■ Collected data
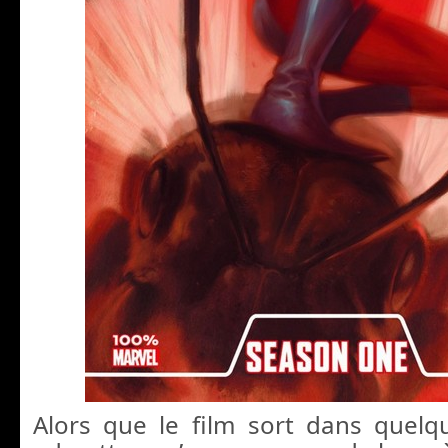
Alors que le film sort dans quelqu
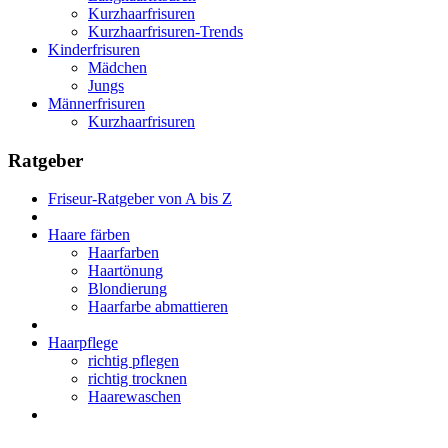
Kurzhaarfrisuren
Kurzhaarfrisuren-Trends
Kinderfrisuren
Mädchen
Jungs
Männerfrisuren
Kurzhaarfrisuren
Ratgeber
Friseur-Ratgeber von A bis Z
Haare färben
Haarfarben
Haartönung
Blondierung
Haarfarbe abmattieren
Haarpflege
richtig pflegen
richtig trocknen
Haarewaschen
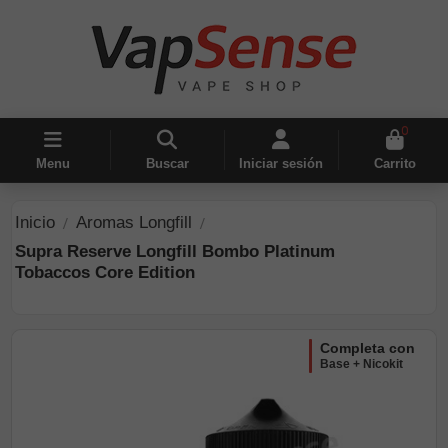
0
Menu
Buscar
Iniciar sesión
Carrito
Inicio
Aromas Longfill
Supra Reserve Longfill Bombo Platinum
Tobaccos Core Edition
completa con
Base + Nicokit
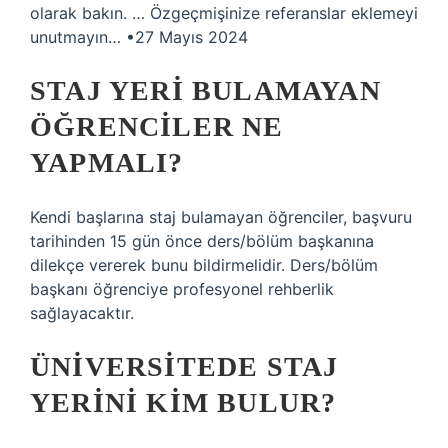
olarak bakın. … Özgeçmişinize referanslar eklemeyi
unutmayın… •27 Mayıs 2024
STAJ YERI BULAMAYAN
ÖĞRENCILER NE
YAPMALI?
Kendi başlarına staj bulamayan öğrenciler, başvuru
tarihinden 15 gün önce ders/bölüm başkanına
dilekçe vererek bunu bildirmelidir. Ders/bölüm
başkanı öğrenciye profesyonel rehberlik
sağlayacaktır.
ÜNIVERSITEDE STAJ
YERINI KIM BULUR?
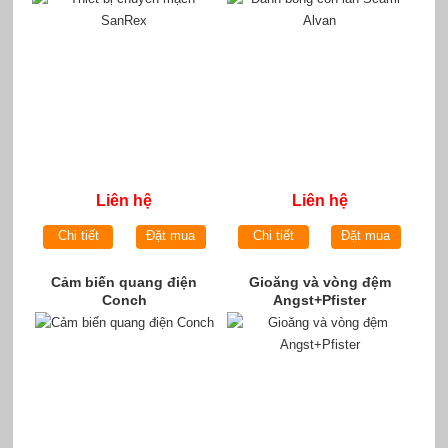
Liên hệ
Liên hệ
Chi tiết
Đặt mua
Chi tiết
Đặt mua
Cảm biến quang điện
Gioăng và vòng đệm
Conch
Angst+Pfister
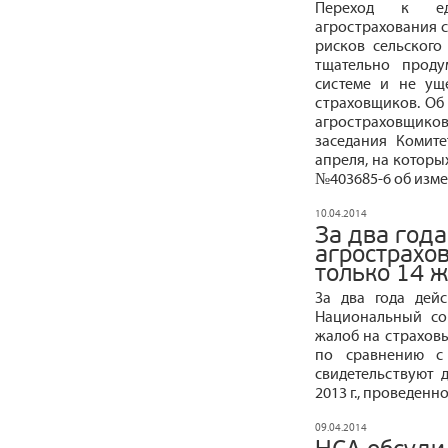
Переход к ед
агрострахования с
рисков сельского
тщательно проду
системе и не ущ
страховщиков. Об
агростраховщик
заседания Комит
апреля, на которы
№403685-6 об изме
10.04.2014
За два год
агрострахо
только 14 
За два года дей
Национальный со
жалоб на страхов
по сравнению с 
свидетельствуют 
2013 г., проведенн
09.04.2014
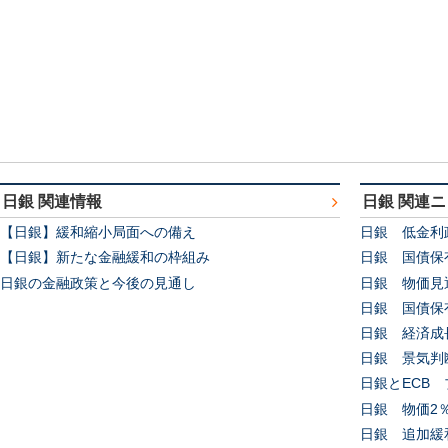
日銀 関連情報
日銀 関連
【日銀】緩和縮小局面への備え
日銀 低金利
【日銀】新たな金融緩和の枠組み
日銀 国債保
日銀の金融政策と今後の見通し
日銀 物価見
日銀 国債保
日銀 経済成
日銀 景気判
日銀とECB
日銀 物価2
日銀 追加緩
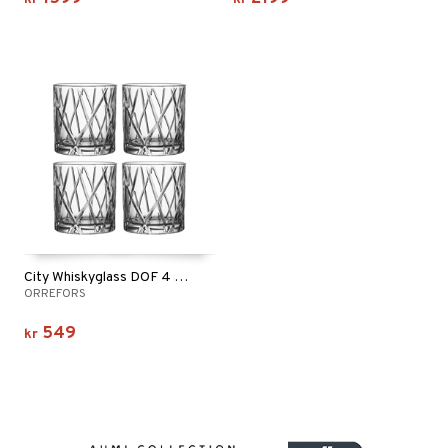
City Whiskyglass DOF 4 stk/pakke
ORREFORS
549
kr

■ Exercise details
Which lines above contain the word "bölüm"? List them.

■ Exercise solution
tarihinden 15 gün önce ders/bölüm başkanına
dilekçe vererek bunu bildirmelidir. Ders/bölüm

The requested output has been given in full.